- Theatrical release poster
- Directed by: Srijar
- Written by: Srijar
- Produced by: Ravindar Chandrasekaran
- Starring: Shanthanu Bhagyaraj; Athulya Ravi;
- Cinematography: Ramesh Chakravarthy
- Edited by: Jomin
- Music by: Dharan Kumar
- Production companies: Libra Productions Firstman Film Works
- Release date: 10 December 2021;
- Country: India
- Language: Tamil

= Murungakkai Chips =

2021 Indian film

Murungakkai Chips (Drumstick chips) is a 2021 Indian Tamil-language adult comedy film written and directed by debutant Srijar and produced by Libra Productions and Firstman Film Works. The film stars Shanthanu Bhagyaraj and Athulya Ravi.
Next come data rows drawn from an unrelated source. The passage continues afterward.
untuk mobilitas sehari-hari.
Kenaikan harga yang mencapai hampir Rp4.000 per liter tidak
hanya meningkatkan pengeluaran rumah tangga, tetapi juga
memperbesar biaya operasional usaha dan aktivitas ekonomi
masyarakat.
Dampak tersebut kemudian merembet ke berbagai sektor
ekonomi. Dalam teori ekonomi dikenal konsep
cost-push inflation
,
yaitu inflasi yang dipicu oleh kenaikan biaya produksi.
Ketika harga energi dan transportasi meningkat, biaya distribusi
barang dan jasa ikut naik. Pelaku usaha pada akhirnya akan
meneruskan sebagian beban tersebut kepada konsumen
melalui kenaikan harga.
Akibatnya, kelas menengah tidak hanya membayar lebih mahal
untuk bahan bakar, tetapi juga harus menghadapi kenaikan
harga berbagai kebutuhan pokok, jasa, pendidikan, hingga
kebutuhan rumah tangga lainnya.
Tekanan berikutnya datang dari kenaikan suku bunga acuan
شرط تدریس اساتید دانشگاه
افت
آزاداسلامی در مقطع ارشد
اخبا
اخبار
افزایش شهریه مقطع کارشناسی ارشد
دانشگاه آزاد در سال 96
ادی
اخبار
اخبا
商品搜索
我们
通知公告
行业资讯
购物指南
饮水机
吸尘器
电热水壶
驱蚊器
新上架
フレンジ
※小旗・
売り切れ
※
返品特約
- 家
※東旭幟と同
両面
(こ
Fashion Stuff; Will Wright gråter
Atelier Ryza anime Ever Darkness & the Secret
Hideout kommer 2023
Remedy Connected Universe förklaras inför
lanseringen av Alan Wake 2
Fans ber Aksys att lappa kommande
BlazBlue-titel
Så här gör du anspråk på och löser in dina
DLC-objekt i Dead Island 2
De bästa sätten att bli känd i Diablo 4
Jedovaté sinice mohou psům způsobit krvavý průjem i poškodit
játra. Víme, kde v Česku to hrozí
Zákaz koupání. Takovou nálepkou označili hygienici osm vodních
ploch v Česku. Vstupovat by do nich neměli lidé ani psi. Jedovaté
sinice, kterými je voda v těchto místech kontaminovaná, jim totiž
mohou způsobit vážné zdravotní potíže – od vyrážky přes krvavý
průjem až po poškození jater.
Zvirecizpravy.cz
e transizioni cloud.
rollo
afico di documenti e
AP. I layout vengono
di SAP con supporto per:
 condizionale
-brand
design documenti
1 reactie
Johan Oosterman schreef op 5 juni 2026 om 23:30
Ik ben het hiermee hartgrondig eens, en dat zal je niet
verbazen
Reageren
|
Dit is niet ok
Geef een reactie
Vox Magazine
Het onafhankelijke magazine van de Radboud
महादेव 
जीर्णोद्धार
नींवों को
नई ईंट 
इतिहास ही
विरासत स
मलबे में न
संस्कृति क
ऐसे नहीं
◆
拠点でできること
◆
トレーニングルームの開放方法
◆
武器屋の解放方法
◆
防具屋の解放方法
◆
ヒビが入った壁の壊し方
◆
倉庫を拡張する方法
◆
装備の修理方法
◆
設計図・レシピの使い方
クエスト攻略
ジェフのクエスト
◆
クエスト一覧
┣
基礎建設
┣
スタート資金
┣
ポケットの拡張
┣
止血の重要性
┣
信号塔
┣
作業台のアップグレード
The film's music and score is composed by Dharan Kumar. The film released in theatres on 10 December 2021.

== Plot ==

Arjun (Shanthanu Bhagyaraj) and Shanthi (Athulya Ravi) have just tied the knot in an arranged marriage. Just before their first night together, Arjun's grandfather (K. Bhagyaraj) informs him that according to their family tradition, the husband should not touch his wife on the first night, failing which he will lose his entire wealth (worth 300 crores) to an orphanage. At much about the same time, Shanthi's aunt (Urvashi) informs her that she should make sure that she has sex the very first night because women in their family who did not do so went childless. There is also the family manager Lingusamy (Manobala) and his wife (Jangiri Madhumitha), who plot against Arjun to somehow fail his grandfather so that they can take a commission from an orphanage owner. The rest of the screenplay is whether the bride or groom won their bedroom battle.

== Music ==

The film's soundtrack is composed by Dharan Kumar. The soundtrack album featured three songs and the audio rights were acquired by Sony Music.

Track listing
| No. | Title | Lyrics | Singer(s) | Length |
|---|---|---|---|---|
| 1. | "Edho Solla" | Ravindhar Chandrasekaran | Sid Sriram | 5:16 |
| 2. | "Talku Lessu Worku Moreu" | Ku Karthik | Sivaangi Krishnakumar, Sam Vishal | 4:11 |
| 3. | "Wildu Strawberry" | Ravindhar Chandrasekaran, Mali | Priya Mali | 4:48 |
| Total length: |  |  |  | 14:15 |

== Release ==
The film released in theatres on 10 December 2021 and received poor reviews from critics. The movie was declared as a flop.

== Reception ==
Suganth of The Times of India gave a rating of 1.5 out on 5 and wrote, "For a supposedly adult comedy, the scenes inside the first night room are downright juvenile, with the conversations between the two leads hardly coming across as pillow talk." and verdict as "a flaccid adult comedy". Sify gave a rating of 1.5 out on 5 and wrote, "Murungakkai Chips is a wannabe adult comedy!".